■ THE TASK ■
The full set of entries is to be returned word for word.
:: ENTRIES PROVIDED ::
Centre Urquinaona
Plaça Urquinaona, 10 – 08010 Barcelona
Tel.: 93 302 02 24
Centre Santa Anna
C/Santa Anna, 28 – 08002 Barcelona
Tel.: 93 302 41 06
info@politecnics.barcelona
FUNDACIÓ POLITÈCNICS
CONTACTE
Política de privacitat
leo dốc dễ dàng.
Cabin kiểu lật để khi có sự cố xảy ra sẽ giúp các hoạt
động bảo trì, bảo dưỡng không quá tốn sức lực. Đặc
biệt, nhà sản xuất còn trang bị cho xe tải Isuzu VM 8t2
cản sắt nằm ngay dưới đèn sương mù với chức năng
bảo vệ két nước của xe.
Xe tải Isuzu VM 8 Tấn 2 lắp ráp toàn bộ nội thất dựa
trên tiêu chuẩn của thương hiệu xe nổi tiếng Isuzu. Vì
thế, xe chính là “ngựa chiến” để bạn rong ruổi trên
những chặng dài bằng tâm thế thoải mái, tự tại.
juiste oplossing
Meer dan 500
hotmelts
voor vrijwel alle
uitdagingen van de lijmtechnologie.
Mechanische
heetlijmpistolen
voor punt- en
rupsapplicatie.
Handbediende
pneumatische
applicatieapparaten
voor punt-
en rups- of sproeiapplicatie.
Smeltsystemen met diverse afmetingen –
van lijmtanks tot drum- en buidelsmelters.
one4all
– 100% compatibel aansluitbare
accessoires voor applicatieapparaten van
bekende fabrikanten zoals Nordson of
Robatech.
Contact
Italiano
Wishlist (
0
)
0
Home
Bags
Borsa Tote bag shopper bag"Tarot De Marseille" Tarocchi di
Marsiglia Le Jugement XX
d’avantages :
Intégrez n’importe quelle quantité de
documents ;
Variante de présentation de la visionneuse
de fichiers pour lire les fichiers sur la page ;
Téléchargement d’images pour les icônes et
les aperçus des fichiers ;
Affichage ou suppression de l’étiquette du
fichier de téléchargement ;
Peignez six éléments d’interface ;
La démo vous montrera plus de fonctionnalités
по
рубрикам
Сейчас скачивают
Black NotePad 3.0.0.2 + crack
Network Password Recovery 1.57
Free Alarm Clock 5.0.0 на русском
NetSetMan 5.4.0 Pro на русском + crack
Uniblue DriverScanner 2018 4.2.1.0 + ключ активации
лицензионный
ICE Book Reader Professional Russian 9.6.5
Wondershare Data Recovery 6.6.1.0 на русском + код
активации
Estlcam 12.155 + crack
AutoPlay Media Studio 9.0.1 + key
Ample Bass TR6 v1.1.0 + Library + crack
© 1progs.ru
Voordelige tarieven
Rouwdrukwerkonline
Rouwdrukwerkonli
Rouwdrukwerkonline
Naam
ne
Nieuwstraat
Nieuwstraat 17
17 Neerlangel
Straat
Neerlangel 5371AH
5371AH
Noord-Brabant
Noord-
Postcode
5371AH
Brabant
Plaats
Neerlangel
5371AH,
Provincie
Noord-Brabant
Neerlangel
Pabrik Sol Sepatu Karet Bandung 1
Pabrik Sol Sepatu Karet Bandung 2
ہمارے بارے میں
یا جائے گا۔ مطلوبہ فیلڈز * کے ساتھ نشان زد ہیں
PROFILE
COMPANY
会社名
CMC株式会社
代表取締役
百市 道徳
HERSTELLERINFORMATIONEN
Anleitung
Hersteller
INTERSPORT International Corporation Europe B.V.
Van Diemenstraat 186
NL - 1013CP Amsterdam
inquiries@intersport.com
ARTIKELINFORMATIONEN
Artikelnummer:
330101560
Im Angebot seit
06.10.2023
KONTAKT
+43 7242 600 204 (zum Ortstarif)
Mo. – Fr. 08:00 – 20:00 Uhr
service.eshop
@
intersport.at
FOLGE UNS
:::
■ RESPONSE ■
Centre Urquinaona
Plaça Urquinaona, 10 – 08010 Barcelona
Tel.: 93 302 02 24
Centre Santa Anna
C/Santa Anna, 28 – 08002 Barcelona
Tel.: 93 302 41 06
info@politecnics.barcelona
FUNDACIÓ POLITÈCNICS
CONTACTE
Política de privacitat
leo dốc dễ dàng.
Cabin kiểu lật để khi có sự cố xảy ra sẽ giúp các hoạt
động bảo trì, bảo dưỡng không quá tốn sức lực. Đặc
biệt, nhà sản xuất còn trang bị cho xe tải Isuzu VM 8t2
cản sắt nằm ngay dưới đèn sương mù với chức năng
bảo vệ két nước của xe.
Xe tải Isuzu VM 8 Tấn 2 lắp ráp toàn bộ nội thất dựa
trên tiêu chuẩn của thương hiệu xe nổi tiếng Isuzu. Vì
thế, xe chính là “ngựa chiến” để bạn rong ruổi trên
những chặng dài bằng tâm thế thoải mái, tự tại.
juiste oplossing
Meer dan 500
hotmelts
voor vrijwel alle
uitdagingen van de lijmtechnologie.
Mechanische
heetlijmpistolen
voor punt- en
rupsapplicatie.
Handbediende
pneumatische
applicatieapparaten
voor punt-
en rups- of sproeiapplicatie.
Smeltsystemen met diverse afmetingen –
van lijmtanks tot drum- en buidelsmelters.
one4all
– 100% compatibel aansluitbare
accessoires voor applicatieapparaten van
bekende fabrikanten zoals Nordson of
Robatech.
Contact
Italiano
Wishlist (
0
)
0
Home
Bags
Borsa Tote bag shopper bag"Tarot De Marseille" Tarocchi di
Marsiglia Le Jugement XX
d’avantages :
Intégrez n’importe quelle quantité de
documents ;
Variante de présentation de la visionneuse
de fichiers pour lire les fichiers sur la page ;
Téléchargement d’images pour les icônes et
les aperçus des fichiers ;
Affichage ou suppression de l’étiquette du
fichier de téléchargement ;
Peignez six éléments d’interface ;
La démo vous montrera plus de fonctionnalités
по
рубрикам
Сейчас скачивают
Black NotePad 3.0.0.2 + crack
Network Password Recovery 1.57
Free Alarm Clock 5.0.0 на русском
NetSetMan 5.4.0 Pro на русском + crack
Uniblue DriverScanner 2018 4.2.1.0 + ключ активации
лицензионный
ICE Book Reader Professional Russian 9.6.5
Wondershare Data Recovery 6.6.1.0 на русском + код
активации
Estlcam 12.155 + crack
AutoPlay Media Studio 9.0.1 + key
Ample Bass TR6 v1.1.0 + Library + crack
© 1progs.ru
Voordelige tarieven
Rouwdrukwerkonline
Rouwdrukwerkonli
Rouwdrukwerkonline
Naam
ne
Nieuwstraat
Nieuwstraat 17
17 Neerlangel
Straat
Neerlangel 5371AH
5371AH
Noord-Brabant
Noord-
Postcode
5371AH
Brabant
Plaats
Neerlangel
5371AH,
Provincie
Noord-Brabant
Neerlangel
Pabrik Sol Sepatu Karet Bandung 1
Pabrik Sol Sepatu Karet Bandung 2
ہمارے بارے میں
یا جائے گا۔ مطلوبہ فیلڈز * کے ساتھ نشان زد ہیں
PROFILE
COMPANY
会社名
CMC株式会社
代表取締役
百市 道徳
HERSTELLERINFORMATIONEN
Anleitung
Hersteller
INTERSPORT International Corporation Europe B.V.
Van Diemenstraat 186
NL - 1013CP Amsterdam
inquiries@intersport.com
ARTIKELINFORMATIONEN
Artikelnummer:
330101560
Im Angebot seit
06.10.2023
KONTAKT
+43 7242 600 204 (zum Ortstarif)
Mo. – Fr. 08:00 – 20:00 Uhr
service.eshop
@
intersport.at
FOLGE UNS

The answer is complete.